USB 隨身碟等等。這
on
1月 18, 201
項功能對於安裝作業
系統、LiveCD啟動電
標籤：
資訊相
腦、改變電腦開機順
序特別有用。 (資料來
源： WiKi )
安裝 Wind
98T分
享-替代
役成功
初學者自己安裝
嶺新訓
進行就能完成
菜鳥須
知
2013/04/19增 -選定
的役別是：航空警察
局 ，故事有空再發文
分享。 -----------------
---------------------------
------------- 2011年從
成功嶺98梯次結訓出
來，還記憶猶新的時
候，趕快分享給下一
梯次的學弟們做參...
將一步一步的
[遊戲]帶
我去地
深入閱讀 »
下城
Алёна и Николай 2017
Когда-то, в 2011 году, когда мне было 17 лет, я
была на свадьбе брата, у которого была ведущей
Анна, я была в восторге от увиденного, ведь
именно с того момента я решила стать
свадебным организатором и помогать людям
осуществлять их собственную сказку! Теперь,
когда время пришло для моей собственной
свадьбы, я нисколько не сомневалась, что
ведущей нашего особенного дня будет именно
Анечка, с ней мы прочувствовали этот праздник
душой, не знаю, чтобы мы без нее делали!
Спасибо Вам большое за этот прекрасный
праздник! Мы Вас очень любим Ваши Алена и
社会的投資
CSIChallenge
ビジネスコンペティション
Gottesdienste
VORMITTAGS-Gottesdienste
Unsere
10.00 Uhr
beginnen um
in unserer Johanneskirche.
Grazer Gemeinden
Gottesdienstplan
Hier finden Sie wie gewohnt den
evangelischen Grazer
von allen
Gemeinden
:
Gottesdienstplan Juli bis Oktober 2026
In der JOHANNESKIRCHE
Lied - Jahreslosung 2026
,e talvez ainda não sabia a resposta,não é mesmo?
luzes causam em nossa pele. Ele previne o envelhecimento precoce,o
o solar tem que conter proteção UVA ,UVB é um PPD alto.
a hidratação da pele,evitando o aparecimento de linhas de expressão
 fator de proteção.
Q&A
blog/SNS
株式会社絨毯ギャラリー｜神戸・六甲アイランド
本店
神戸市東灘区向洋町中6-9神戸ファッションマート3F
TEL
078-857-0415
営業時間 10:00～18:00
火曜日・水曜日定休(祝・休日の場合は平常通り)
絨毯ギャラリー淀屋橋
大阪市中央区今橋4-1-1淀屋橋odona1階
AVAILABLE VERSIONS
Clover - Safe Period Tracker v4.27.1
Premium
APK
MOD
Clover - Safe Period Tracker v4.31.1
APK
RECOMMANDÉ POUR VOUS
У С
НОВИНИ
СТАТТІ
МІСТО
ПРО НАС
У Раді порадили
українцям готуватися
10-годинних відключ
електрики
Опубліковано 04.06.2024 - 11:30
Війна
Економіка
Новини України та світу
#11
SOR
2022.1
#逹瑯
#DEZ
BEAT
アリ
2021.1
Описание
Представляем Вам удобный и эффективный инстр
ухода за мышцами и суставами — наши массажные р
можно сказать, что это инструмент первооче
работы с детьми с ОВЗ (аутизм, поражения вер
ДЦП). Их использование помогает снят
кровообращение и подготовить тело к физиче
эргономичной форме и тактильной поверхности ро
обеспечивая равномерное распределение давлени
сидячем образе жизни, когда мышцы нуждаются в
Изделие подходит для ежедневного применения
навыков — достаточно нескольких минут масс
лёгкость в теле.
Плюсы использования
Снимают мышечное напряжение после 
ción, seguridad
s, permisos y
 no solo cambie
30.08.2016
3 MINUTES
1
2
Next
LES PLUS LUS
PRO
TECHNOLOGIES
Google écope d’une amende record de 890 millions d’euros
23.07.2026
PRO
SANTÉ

-- THE PROBLEM --
Count up the lines containing "Gottesdienstplan" in the listing above, then write that number and stop.

-- RESPONSE FOR THIS EXERCISE --
2